The Management of Myelomeningocele Study (MOMS) is a prospective, multicenter trial that randomly assigned fetuses with isolated ONTDs to open fetal repair of myelomeningocele via hysterotomy or to postnatal repair of the defect. Forty percent of infants who underwent fetal repair required placement of a shunt, compared with 82% of those who had postnatal repair (relative risk, 0.48; 97.7% CI, 0.36 to 0.64; P<.001). Infants in the fetal-repair group also had significantly improved composite scores for mental development and motor function at 30 months (P = .007), as well as improvement in secondary outcomes such as hindbrain herniation and independent walking at 30 months.

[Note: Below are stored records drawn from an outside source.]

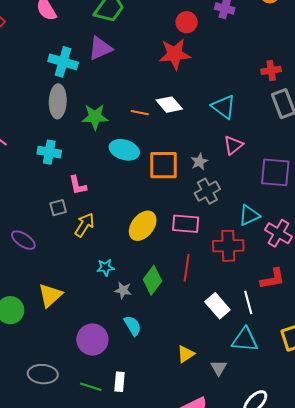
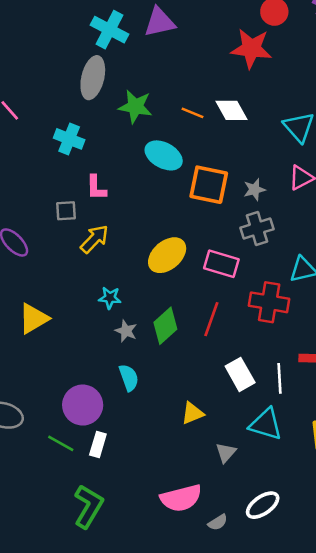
purple circle: (92, 340) -> (83, 405), moved
yellow triangle: (186, 354) -> (192, 413), moved

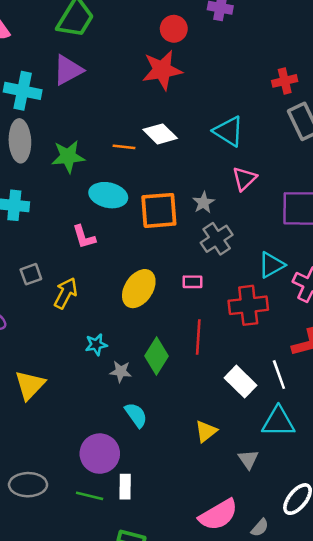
pink L-shape: (96, 188) -> (84, 237), moved
pink rectangle: (221, 264) -> (192, 282), size x0.6

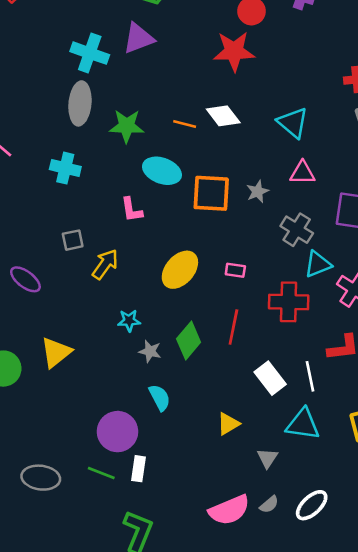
pink triangle: (245, 179) -> (302, 173), turned 36
gray cross: (217, 239) -> (297, 230), moved, turned -32
gray ellipse: (28, 485) -> (41, 478), moved
gray semicircle: (260, 528) -> (269, 504), moved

As exciting as these results are, open fetal surgery still has significant limitations. The few centers that perform the most complex surgeries often have strict exclusion criteria, including maternal body mass index (BMI) greater than 35 kg/m2 and other medical comorbidities. The surgery also poses real risks for both mother and fetus. In the MOMS trial, the risk of preterm labor increased in the fetal-repair group, compared with postnatal repair (38% vs 14%), as did the risk of premature rupture of membranes (46% vs 8%). The fetal-repair group delivered more than 3 weeks earlier than the postnatal repair group (34 vs 37 weeks). Twenty-five percent of the fetal-repair group had thinning of the uterine scar, with uterine dehiscence seen in 10%. When myelomeningocele is repaired during fetal life, mothers require two hysterotomies during pregnancy and face an increased risk of uterine rupture and preterm delivery in subsequent pregnancies. The use of tocolytics exposes these mothers to an increased risk of pulmonary edema (6% in the fetal-repair group vs 0% for postnatal repair).